■ WORK TO COMPLETE ■
Leaving the images out, output each entry below exactly.

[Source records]
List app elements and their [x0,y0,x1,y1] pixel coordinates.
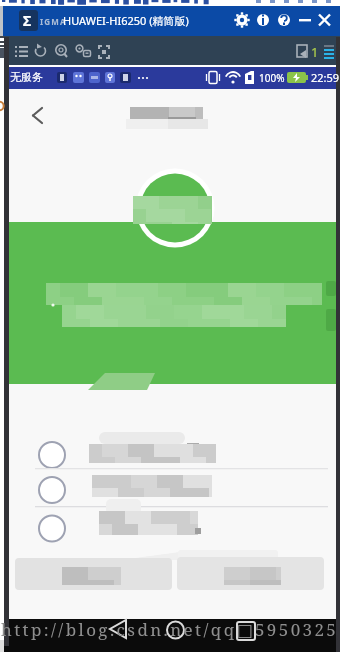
staticText: Σ [23,11,32,30]
button[interactable] [231,615,261,645]
button[interactable] [9,473,336,505]
button[interactable] [9,512,336,544]
staticText: IGMA [40,16,67,27]
staticText: 22:59 [311,70,340,85]
button[interactable] [160,615,190,645]
button[interactable] [24,100,52,130]
button[interactable] [135,168,215,248]
staticText: 无服务 [10,70,43,84]
staticText: 100% [259,71,285,85]
staticText: HUAWEI-HI6250 (精简版) [63,13,189,28]
button[interactable] [104,615,134,645]
button[interactable] [177,557,324,590]
button[interactable] [9,438,336,470]
staticText: 1 [311,43,319,61]
staticText: http://blog.csdn.net/qq□5950325 [1,618,339,641]
button[interactable] [15,558,172,590]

■ TASK SOLUTION ■
List app elements and their [x0,y0,x1,y1] pixel coordinates.
staticText: Σ [23,11,32,30]
button[interactable] [231,615,261,645]
button[interactable] [9,473,336,505]
button[interactable] [9,512,336,544]
staticText: IGMA [40,16,67,27]
staticText: 22:59 [311,70,340,85]
button[interactable] [160,615,190,645]
button[interactable] [24,100,52,130]
button[interactable] [135,168,215,248]
staticText: 无服务 [10,70,43,84]
staticText: 100% [259,71,285,85]
staticText: HUAWEI-HI6250 (精简版) [63,13,189,28]
button[interactable] [104,615,134,645]
button[interactable] [177,557,324,590]
button[interactable] [9,438,336,470]
staticText: 1 [311,43,319,61]
staticText: http://blog.csdn.net/qq□5950325 [1,618,339,641]
button[interactable] [15,558,172,590]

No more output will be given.